Cost function in linear regression
Dissecting the Squared Error Cost Function in Linear Regression

Hi, I’m Saachi! 👋 I am anundergraduate with a passion for tech. I realized that reading about Machine Learning wasn't enough, so I started Code Train Repeat—a series where I document my journey.
I am moving past pure definitions. To truly understand how a model evaluates its performance, I need to look closely at the mechanics of the mathematical loss functions used in optimization.

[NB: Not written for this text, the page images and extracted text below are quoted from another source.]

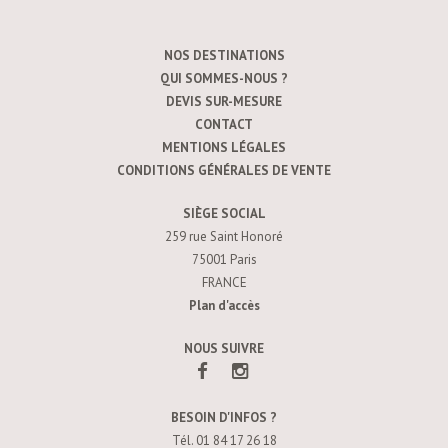
NOS DESTINATIONS
QUI SOMMES-NOUS ?
DEVIS SUR-MESURE
CONTACT
MENTIONS LÉGALES
CONDITIONS GÉNÉRALES DE VENTE
SIÈGE SOCIAL
259 rue Saint Honoré
75001 Paris
FRANCE
Plan d'accès
NOUS SUIVRE
BESOIN D'INFOS ?
Tél. 01 84 17 26 18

Today, I broke down Univariate Linear Regression and the exact geometry of the Mean Squared Error (MSE) Cost Function. The goal is simple: understand the calculus conceptually so that implementing it in vectorized code later doesn't result in hidden dimension alignment bugs.
1. Input Theory: Defining the Engine
When a model makes a prediction, it relies on a specific mathematical function. For a univariate linear regression model—meaning a model with exactly one input variable (x)—the hypothesis function f is written as:
$$f_{w,b}(x) = wx + b$$
The parameters that control the behavior of this straight line are:
w (Weight): Controls the slope of the line.

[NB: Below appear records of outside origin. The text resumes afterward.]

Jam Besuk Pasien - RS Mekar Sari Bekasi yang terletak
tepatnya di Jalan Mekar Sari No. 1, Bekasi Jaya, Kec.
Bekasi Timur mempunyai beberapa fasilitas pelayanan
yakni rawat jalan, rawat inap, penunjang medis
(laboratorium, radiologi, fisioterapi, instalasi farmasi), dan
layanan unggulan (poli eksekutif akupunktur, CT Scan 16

b (Bias): Controls the y-intercept.
To evaluate how accurately these parameters fit a given training set of size m, we measure the average distance between the model's predictions (ŷ) and the true target values (y). This evaluation is handled by the squared error cost function, denoted as J(w,b):
$$J(w,b) = \frac{1}{2m} \sum_{i=1}^{m} (f_{w,b}(x^{(i)}) - y^{(i)})^2$$
Why the 2 in the denominator? The extra 1/2 term is a deliberate mathematical convenience. When we take the partial derivative of J(w,b)with respect to our parameters later during gradient descent, the exponent 2 brings down a multiplier that cancels out perfectly with the 2 in the denominator, leaving behind a much cleaner gradient update formula.
2. Process to Code: Calculating the Error Surface
To visualize exactly why this cost function behaves predictable way, I mapped a basic, clean linear dataset containing four points where y = x:
$${(x,y)} = {(0,0), (1,1), (2,2), (3,3)}$$
If we calculate the exact cost polynomial by plugging these coordinates into our equation, the summation expands to a direct function of w and b:
$$J(w,b) = \frac{1}{4}(2b^2 + 6b(w-1) + 7(w-1)^2)$$
When you map out this cost function across various values of $w$ and $b$, you get an ideal mathematical surface known as a convex function (or a bowl shape).
Notice the structure of the parameter space below:
Here is the clean implementation I ended up with in VS Code:
import numpy as np
class LinearRegressionScratch:
def __init__(self, learning_rate=0.01, iterations=1000):
self.lr = learning_rate
self.iterations = iterations
self.w = None
self.b = None
def fit(self, X, y):
# m = number of training examples
m = X.shape[0]
self.w = 0.0
self.b = 0.0
for _ in range(self.iterations):
# 1. Predict
y_pred = (self.w * X) + self.b
# 2. Calculate Gradients (The Calculus Part)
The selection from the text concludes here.